I'm reading "Contemporary Abstract Algebra," by Gallian.
This is Exercise 4.30.
Suppose $a$ and $b$ belong to a group, $a$ has odd order, and $aba^{-1}=b^{-1}$. Show that $b^2=e$.
My Attempt:
Let $\lvert a\rvert=2n+1$, $n\in\Bbb N\cup\{0\}$.
We have $$\begin{align}
b&=(b^{-1})^{-1} \\
&=(aba^{-1})^{-1} \\
&=ab^{-1}a^{-1},
\end{align}$$
so, by induction, $b=a(\underbrace{aba^{-1}}_{=b^{-1}})a^{-1}=\dots =a^{2n}ba^{-2n}$, so that
$$\begin{align}
b&=a^{2n}ba^{-2n} \\
&=a^{2n}(ab^{-1}a^{-1})a^{-2n} \\
&=a^{2n+1}b^{-1}a^{-(2n+1)} \\
&=b^{-1},
\end{align}$$
so $b=b^{-1}$, i.e., $b^2=e$.$\square$
Is the above proof okay? I think it is.
However, I'd be interested to see how properties of Baumslag-Solitar groups could be used here, since $aba^{-1}=b^{-1}$ brings them to mind.
Best Answer
Your proof is fine. Here is an alternative one using a bit more group theory.

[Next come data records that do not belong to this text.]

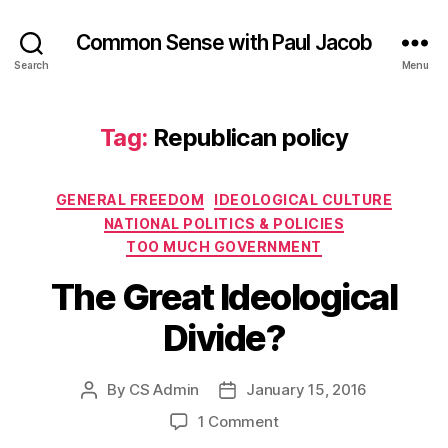
Common Sense with Paul Jacob
Search
Menu
Tag:
Republican policy
Categories
GENERAL FREEDOM
IDEOLOGICAL CULTURE
NATIONAL POLITICS & POLICIES
TOO MUCH GOVERNMENT
The Great Ideological
Divide?
By
CS Admin
January 15, 2016
Post
Post
author
date
on
1 Comment
The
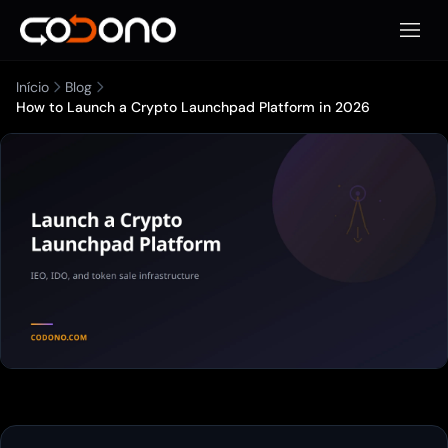
Abrir 
Início
Blog
How to Launch a Crypto Launchpad Platform in 2026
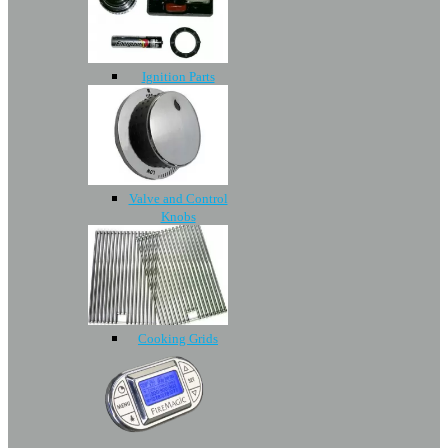
Ignition Parts
Valve and Control
Knobs
Cooking Grids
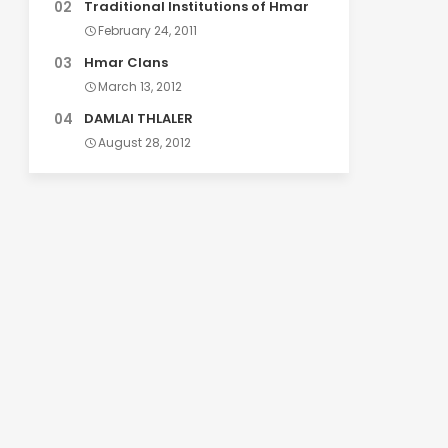
Traditional Institutions of Hmar
February 24, 2011
Hmar Clans
March 13, 2012
DAMLAI THLALER
August 28, 2012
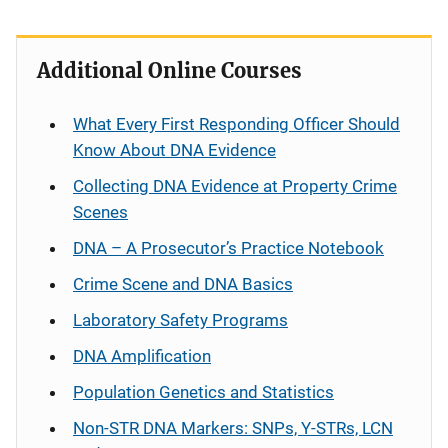
Additional Online Courses
What Every First Responding Officer Should
Know About DNA Evidence
Collecting DNA Evidence at Property Crime
Scenes
DNA – A Prosecutor’s Practice Notebook
Crime Scene and DNA Basics
Laboratory Safety Programs
DNA Amplification
Population Genetics and Statistics
Non-STR DNA Markers: SNPs, Y-STRs, LCN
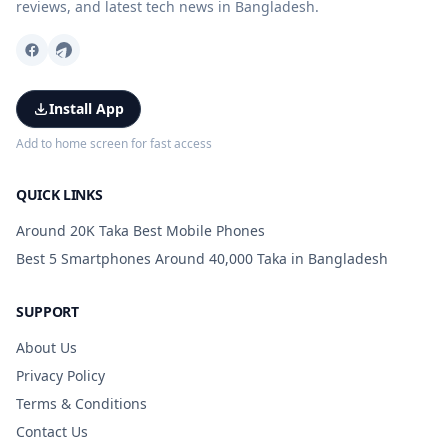
reviews, and latest tech news in Bangladesh.
Install App
Add to home screen for fast access
QUICK LINKS
Around 20K Taka Best Mobile Phones
Best 5 Smartphones Around 40,000 Taka in Bangladesh
SUPPORT
About Us
Privacy Policy
Terms & Conditions
Contact Us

Let $G$ denote the subgroup generated by $a$ and $b$. Let $H \cong \mathbb{Z}_n$ be the subgroup of $G$ generated by $b$. Since $aba^{-1}=b^{-1}$, it follows that $H$ is normal $G$. The quotient $G/H$ must be isomorphic to $\mathbb{Z}_m$ for some odd $m$, since the image of $a$ under the map $G \rightarrow G/H$ maps to a generator of $G/H$ and $a$ has odd order. The conjugation action of $a$ on $H$ hence gives rise to a homomorphism $$ \mathbb{Z}_m \rightarrow \mathrm{Aut}(H): 1 \mapsto \varphi=( b \mapsto aba^{-1}=b^{-1}) $$
Note that $\varphi$ is either trivial or of order two. Since $m\varphi =0$ for $m$ odd, it follows that $\varphi$ is trivial. Hence $b=b^{-1}$, i.e. $b^2=e$.